Pictures stay out of the output. Return exactly the lines below from the one with "Умови угоди" down to the one with "erfolgte am 16.2.2021. Lösung: Ein Ansatz", both included, and nothing more.

-------- RECORDS SUPPLIED --------

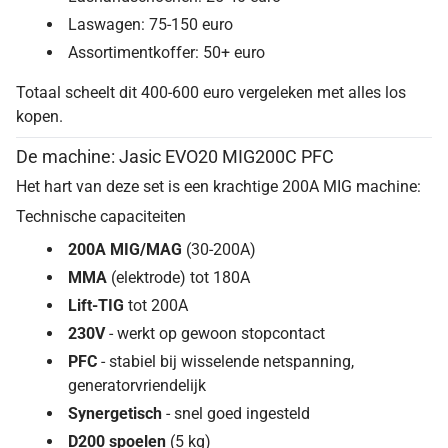
Laswagen: 75-150 euro
Assortimentkoffer: 50+ euro
Totaal scheelt dit 400-600 euro vergeleken met alles los
kopen.
De machine: Jasic EVO20 MIG200C PFC
Het hart van deze set is een krachtige 200A MIG machine:
Technische capaciteiten
200A MIG/MAG
(30-200A)
MMA
(elektrode) tot 180A
Lift-TIG
tot 200A
230V
- werkt op gewoon stopcontact
PFC
- stabiel bij wisselende netspanning,
generatorvriendelijk
Synergetisch
- snel goed ingesteld
D200 spoelen
(5 kg)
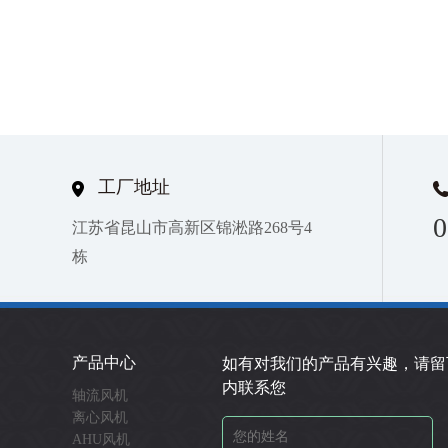
工厂地址
0
江苏省昆山市高新区锦淞路268号4
栋
产品中心
如有对我们的产品有兴趣，请留
内联系您
轴流风机
离心风机
AHU风机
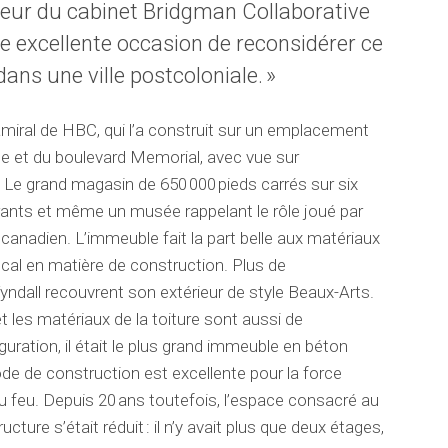
teur du cabinet
Bridgman Collaborative
e excellente occasion de reconsidérer ce
dans une ville postcoloniale. »
amiral de HBC, qui l’a construit sur un emplacement
age et du boulevard Memorial, avec vue sur
a. Le grand magasin
de 650 000 pieds carrés sur six
rants et même un musée rappelant le rôle joué par
canadien. L’immeuble fait la part belle aux matériaux
ocal en matière de construction. Plus de
yndall
recouvrent son extérieur de style
Beaux-Arts
.
et les matériaux de la toiture sont aussi de
uration, il était le plus grand immeuble
en
béton
ode de construction
est excellente pour
la
force
au feu.
Depuis 20 ans toutefois, l’espace consacré au
re s’était réduit : il n’y avait plus que deux étages,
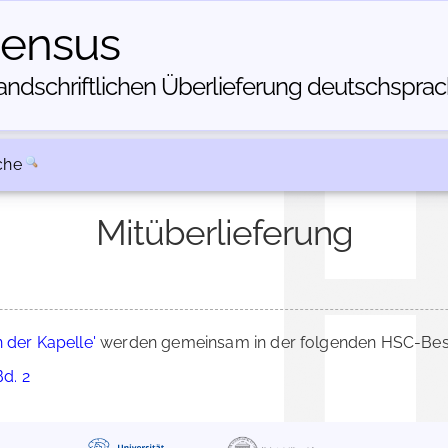
census
dschriftlichen Über­lieferung deutschsprachi
che
Mitüberlieferung
in der Kapelle'
werden gemeinsam in der folgenden HSC-Besch
Bd. 2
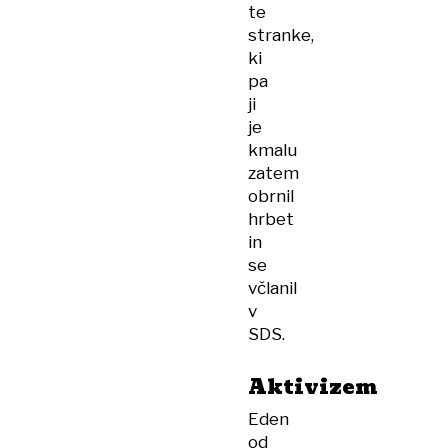
te
stranke,
ki
pa
ji
je
kmalu
zatem
obrnil
hrbet
in
se
včlanil
v
SDS.
Aktivizem
Eden
od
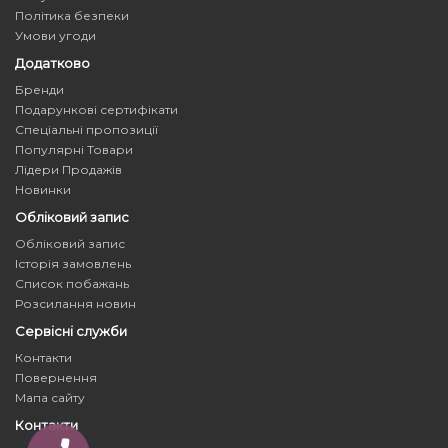
Політика безпеки
Умови угоди
Додатково
Бренди
Подарункові сертифікати
Спеціальні пропозиції
Популярні Товари
Лідери Продажів
Новинки
Обліковий запис
Обліковий запис
Історія замовлень
Список побажань
Розсилання новин
Сервісні служби
Контакти
Повернення
Мапа сайту
Контакти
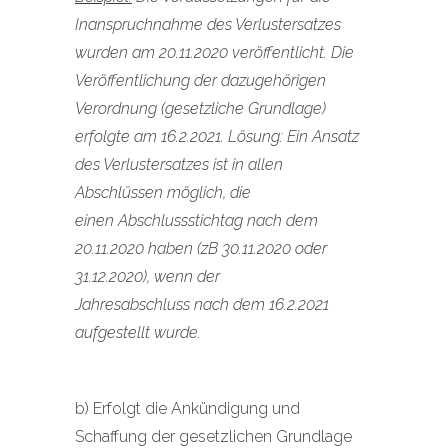
Inanspruchnahme des Verlustersatzes
wurden am 20.11.2020 veröffentlicht. Die
Veröffentlichung der dazugehörigen
Verordnung (gesetzliche Grundlage)
erfolgte am 16.2.2021. Lösung: Ein Ansatz
des Verlustersatzes ist in allen
Abschlüssen möglich, die
einen Abschlussstichtag nach dem
20.11.2020 haben (zB 30.11.2020 oder
31.12.2020), wenn der
Jahresabschluss nach dem 16.2.2021
aufgestellt wurde.
b) Erfolgt die Ankündigung und
Schaffung der gesetzlichen Grundlage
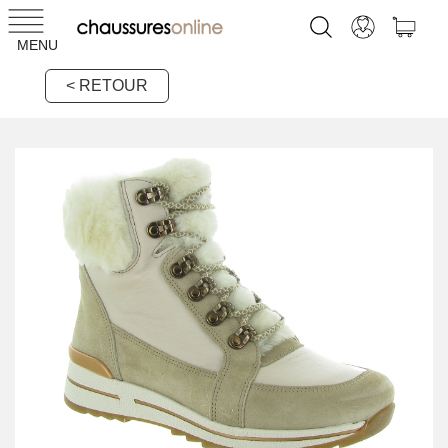
MENU
< RETOUR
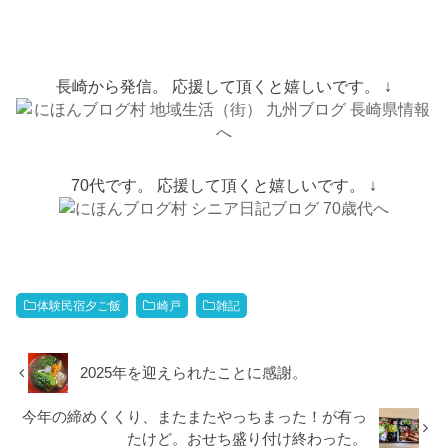
長崎から発信。 応援して頂くと嬉しいです。 ↓
70代です。 応援して頂くと嬉しいです。 ↓
体験民宿夕ご飯
崎戸
雑記
2025年を迎えられたことに感謝。
今年の締めくくり、またまたやっちまった！が有っ
たけど。おせち盛り付け終わった。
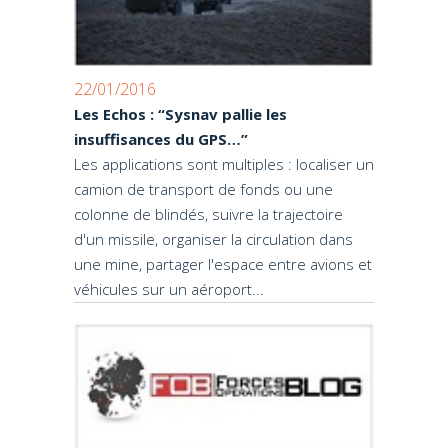
22/01/2016
Les Echos : “Sysnav pallie les
insuffisances du GPS…”
Les applications sont multiples : localiser un
camion de transport de fonds ou une
colonne de blindés, suivre la trajectoire
d'un missile, organiser la circulation dans
une mine, partager l'espace entre avions et
véhicules sur un aéroport...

--------

## WRITTEN ANSWER
Умови угоди
Додатково
Бренди
Подарункові сертифікати
Спеціальні пропозиції
Популярні Товари
Лідери Продажів
Новинки
Обліковий запис
Обліковий запис
Історія замовлень
Список побажань
Розсилання новин
Сервісні служби
Контакти
Повернення
Мапа сайту
Контакти
Inanspruchnahme des Verlustersatzes
wurden am 20.11.2020 veröffentlicht. Die
Veröffentlichung der dazugehörigen
Verordnung (gesetzliche Grundlage)
erfolgte am 16.2.2021. Lösung: Ein Ansatz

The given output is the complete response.